[Document structure recognition data]
*** Begin section ***

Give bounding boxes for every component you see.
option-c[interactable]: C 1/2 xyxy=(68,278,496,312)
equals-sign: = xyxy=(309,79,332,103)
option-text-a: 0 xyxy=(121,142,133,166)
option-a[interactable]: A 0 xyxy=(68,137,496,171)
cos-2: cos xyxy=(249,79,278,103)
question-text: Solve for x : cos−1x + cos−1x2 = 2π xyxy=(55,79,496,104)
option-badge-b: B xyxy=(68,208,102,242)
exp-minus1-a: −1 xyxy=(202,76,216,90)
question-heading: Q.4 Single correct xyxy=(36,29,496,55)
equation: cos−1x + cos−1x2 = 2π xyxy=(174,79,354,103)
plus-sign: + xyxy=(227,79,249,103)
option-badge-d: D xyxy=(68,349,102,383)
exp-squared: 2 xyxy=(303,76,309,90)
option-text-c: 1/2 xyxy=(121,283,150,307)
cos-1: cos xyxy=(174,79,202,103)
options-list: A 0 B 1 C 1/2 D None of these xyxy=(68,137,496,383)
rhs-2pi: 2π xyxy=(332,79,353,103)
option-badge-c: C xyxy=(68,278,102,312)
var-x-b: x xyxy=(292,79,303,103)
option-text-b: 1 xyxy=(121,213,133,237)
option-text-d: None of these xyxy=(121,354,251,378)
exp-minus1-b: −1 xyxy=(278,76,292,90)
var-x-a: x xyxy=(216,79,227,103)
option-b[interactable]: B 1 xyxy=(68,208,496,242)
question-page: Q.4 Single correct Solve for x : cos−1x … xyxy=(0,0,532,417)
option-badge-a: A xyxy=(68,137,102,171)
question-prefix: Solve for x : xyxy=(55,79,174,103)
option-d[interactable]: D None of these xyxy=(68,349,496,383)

*** End section ***
*** Begin section ***

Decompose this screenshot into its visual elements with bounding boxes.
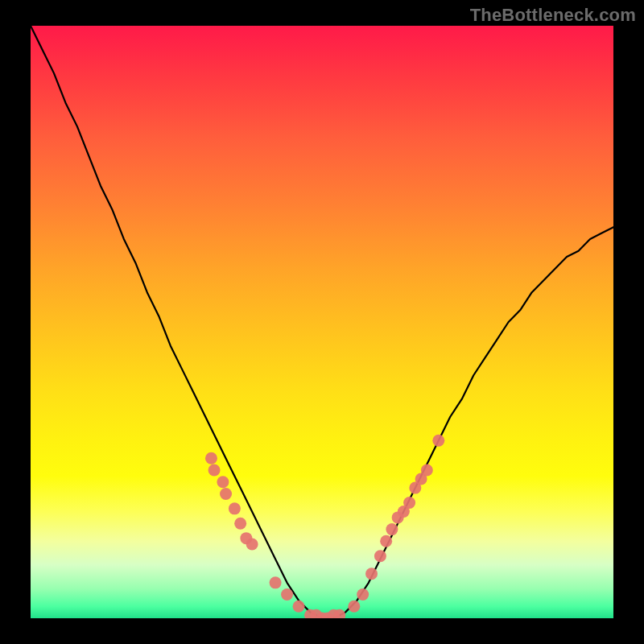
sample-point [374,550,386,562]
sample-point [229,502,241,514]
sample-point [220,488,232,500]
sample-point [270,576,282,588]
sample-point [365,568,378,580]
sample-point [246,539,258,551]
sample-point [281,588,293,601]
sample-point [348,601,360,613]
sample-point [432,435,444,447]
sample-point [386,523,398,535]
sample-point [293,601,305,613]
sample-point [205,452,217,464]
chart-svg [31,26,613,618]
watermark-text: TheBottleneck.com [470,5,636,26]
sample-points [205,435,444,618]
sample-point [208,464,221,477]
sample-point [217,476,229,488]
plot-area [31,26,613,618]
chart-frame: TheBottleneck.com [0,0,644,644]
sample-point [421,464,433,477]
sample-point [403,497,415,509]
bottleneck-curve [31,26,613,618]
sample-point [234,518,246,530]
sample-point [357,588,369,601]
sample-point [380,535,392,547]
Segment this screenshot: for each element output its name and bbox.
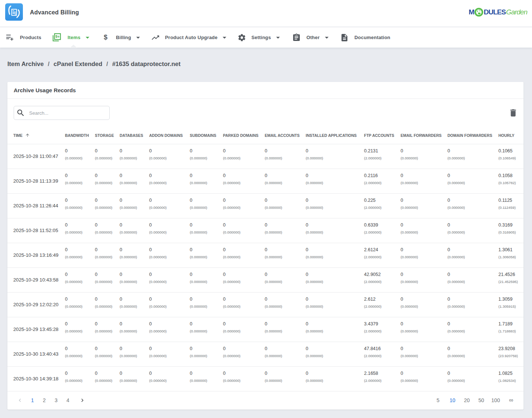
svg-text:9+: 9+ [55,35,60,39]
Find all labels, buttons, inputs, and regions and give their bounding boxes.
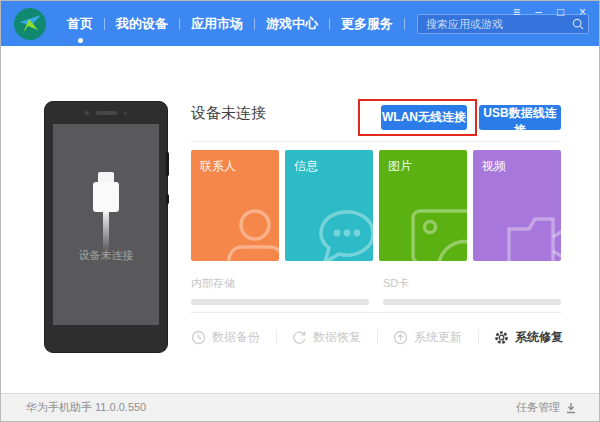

*** End section ***
*** Begin section ***

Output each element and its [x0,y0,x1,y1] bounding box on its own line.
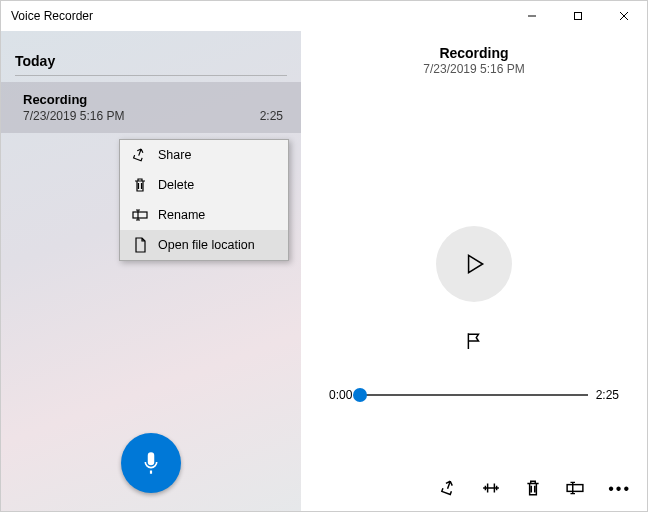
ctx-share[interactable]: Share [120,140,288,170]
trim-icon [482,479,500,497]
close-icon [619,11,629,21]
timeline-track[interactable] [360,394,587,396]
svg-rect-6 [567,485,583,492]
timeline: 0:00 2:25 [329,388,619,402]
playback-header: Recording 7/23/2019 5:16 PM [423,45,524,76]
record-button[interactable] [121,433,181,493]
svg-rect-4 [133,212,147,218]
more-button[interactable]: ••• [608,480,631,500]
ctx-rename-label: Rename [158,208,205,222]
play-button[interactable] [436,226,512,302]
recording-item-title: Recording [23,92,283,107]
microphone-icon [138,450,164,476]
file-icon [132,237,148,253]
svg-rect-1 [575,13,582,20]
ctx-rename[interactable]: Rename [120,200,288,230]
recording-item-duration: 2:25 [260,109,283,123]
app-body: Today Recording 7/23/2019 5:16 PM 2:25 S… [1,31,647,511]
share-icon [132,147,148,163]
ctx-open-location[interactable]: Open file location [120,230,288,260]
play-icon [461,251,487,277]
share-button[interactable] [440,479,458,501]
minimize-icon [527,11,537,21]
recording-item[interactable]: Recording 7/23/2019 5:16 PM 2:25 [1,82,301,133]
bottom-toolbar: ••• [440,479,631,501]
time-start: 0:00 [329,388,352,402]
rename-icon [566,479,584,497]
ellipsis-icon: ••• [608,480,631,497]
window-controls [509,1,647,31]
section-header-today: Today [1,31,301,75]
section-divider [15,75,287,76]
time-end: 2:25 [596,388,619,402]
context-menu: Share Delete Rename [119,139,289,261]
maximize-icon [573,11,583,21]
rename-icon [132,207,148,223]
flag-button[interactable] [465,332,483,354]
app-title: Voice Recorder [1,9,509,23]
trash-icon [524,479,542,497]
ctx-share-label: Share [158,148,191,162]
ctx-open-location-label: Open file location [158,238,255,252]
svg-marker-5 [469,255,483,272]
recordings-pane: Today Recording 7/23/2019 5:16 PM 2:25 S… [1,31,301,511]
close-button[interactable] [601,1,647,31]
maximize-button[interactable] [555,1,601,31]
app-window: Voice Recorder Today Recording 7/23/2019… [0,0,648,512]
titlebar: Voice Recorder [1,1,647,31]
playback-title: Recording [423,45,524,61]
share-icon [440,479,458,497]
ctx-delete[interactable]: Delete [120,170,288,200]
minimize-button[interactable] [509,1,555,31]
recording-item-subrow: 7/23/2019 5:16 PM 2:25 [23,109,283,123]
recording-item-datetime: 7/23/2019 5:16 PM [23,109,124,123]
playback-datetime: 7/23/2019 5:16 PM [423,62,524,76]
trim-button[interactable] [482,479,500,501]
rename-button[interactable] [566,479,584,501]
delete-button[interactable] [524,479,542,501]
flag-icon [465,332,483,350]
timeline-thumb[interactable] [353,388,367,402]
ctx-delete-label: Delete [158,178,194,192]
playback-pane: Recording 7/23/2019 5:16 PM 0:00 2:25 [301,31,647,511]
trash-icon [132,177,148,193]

*** End section ***

**Your goal**
What's needed is an exact copy of the lines above from the one with "Segment this screenshot: for" through the one with "Find all labels, buttons, inputs, and", both included; the pictures stay out.

**Answer space**
Segment this screenshot: for each element output its name and bbox.
svg-text:9+: 9+ [55,35,60,39]
Find all labels, buttons, inputs, and regions and give their bounding boxes.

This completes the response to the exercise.